We compared the immature growth patterns of C. cecidophora with its closely related non-gall-inducing species, C. ryukyuensis, by measuring eggs (NC. cecidophora = 20 NC. ryukyuensis = 11), larvae (N comprised between 6 and 22, for details see Table S8) and pupae (NC. cecidophora = 10 NC. ryukyuensis = 7). After inducing oviposition of field-collected pairs of both species, we measured egg width and length. After hatching, we measured head-capsule width of first and second instars. Later larval instars and pupae of C. cecidophora and C. ryukyuensis were directly collected from the field (Tomogashima and Ishigaki Islands, respectively). We measured head-capsule with the micrometer of a light microscope (Leica M205C). In addition, we measured the duration of both first and second instars and filmed each stage of larval development for both species (Pentax K3, with binocular microscope Leica S6E).

The shape of the egg area was approximated being an ellipse. Area was calculated using length and width measurements. Egg areas, head-capsule widths and pupa lengths were compared using Welch’s t-tests. For the comparisons of larval head capsules among instars, we applied the sequential Bonferroni correction17 to p-values to keep the significance level at 0.05 throughout the tests. The corrected p-values are indicated as p (adjusted). All statistical analyses were conducted using RStudio version 1.1.453 (RStudio, Boston, USA) with R 3.3.1 (R Developmental Core Team 2016).

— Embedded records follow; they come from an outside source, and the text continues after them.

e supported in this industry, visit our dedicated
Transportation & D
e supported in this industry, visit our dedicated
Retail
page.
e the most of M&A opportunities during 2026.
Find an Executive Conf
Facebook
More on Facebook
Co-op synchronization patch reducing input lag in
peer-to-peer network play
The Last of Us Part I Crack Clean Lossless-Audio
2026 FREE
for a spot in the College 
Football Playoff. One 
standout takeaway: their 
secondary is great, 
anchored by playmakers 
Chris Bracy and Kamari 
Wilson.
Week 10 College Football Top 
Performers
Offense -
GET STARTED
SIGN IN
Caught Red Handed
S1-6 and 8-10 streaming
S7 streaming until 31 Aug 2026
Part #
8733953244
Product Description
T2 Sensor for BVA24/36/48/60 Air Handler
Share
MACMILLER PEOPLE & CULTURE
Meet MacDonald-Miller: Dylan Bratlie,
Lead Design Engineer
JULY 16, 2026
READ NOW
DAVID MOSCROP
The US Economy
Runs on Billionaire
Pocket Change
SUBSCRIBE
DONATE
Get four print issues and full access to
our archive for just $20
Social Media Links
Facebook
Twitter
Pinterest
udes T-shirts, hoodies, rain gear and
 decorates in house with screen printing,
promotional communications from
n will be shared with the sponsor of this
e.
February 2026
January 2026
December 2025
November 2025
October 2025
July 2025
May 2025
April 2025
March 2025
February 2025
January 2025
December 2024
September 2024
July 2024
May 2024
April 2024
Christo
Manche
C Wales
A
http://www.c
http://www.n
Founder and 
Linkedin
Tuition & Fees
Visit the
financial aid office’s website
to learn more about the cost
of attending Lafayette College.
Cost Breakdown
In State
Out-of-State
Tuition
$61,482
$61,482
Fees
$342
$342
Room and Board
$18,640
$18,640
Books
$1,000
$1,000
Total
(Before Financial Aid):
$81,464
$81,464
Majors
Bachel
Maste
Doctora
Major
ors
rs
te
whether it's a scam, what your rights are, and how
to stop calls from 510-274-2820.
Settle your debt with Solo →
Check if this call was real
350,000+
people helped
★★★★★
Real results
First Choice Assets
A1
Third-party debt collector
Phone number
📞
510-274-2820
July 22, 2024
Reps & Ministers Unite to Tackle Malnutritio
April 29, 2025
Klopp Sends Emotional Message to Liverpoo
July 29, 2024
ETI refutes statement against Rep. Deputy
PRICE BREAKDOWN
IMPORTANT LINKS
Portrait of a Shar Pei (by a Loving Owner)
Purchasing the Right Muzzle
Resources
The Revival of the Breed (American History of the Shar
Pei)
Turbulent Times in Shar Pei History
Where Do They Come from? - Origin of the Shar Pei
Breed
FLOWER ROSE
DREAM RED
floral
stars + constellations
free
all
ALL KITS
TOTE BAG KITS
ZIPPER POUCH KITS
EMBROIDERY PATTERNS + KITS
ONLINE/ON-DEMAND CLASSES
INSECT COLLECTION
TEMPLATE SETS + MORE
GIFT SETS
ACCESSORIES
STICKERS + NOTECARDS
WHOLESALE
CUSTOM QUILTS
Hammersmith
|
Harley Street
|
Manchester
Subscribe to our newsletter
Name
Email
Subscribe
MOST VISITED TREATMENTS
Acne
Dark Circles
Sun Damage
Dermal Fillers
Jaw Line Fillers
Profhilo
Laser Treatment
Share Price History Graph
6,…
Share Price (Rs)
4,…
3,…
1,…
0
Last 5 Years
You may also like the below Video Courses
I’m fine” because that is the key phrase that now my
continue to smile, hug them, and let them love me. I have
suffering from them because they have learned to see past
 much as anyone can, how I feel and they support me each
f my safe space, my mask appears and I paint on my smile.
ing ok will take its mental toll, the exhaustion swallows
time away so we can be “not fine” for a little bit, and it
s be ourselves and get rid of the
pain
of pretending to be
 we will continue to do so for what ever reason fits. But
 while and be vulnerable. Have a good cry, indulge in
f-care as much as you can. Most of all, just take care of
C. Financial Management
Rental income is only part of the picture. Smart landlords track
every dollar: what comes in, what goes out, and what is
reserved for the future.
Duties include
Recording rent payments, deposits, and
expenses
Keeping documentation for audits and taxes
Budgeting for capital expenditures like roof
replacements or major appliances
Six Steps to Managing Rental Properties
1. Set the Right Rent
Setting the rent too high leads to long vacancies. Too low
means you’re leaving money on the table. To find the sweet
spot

Larval head morphology before and after gall induction began, in particular mouthparts of the second and third instars of C. cecidophora, was analyzed using scanning electron microscopy. Larvae were dehydrated in ethanol overnight, mounted on scanning electron microscopy stubs, coated with gold, and observed with a scanning electron microscope (JEOL DATUM, JSM-5800LV) at an accelerating voltage of 20 kV. Images were assembled using MosaicJ plugin of ImageJ. Colors were added using Inkscape (v0.92, www.inkscape.org).

Results

Gall ontology

First and second instars of C. cecidophora mine along the lower side of the leaf (Fig. S1, Movie S2). This is also the case for C. ryukyuensis and other Caloptilia (Fig. S1, Movie S3). Analysis of the time series of cross-sections of attacked leaves (Fig. 1) revealed that the first instar makes a gallery inside the lower epidermis at one day-post hatching (dph1). This mine is enlarged into a blotch mine by the second instar, which begins dph3. The absence of any tissue alteration shows that those two instars are true leaf-miners.

The third instar begins at dph4. Two days later, at dph6, the mine induced by C. cecidophora differs from the types of mines induced by other Caloptilia species by the formation of hypertrophied cells showing periclinal divisions (i.e. cell divisions whose division plan is parallel to the leaf surface) in the spongy parenchyma located at the edges of the mine (Fig. 1). Cell hypertrophy and hyperplasia - activation of cell divisions - occurred after the insect reaches the third instar. This evidence suggests that gall induction is initiated by the third instar. Such tissue alterations are not observed in third instar mines of C. ryukyuensis. (Fig. S5).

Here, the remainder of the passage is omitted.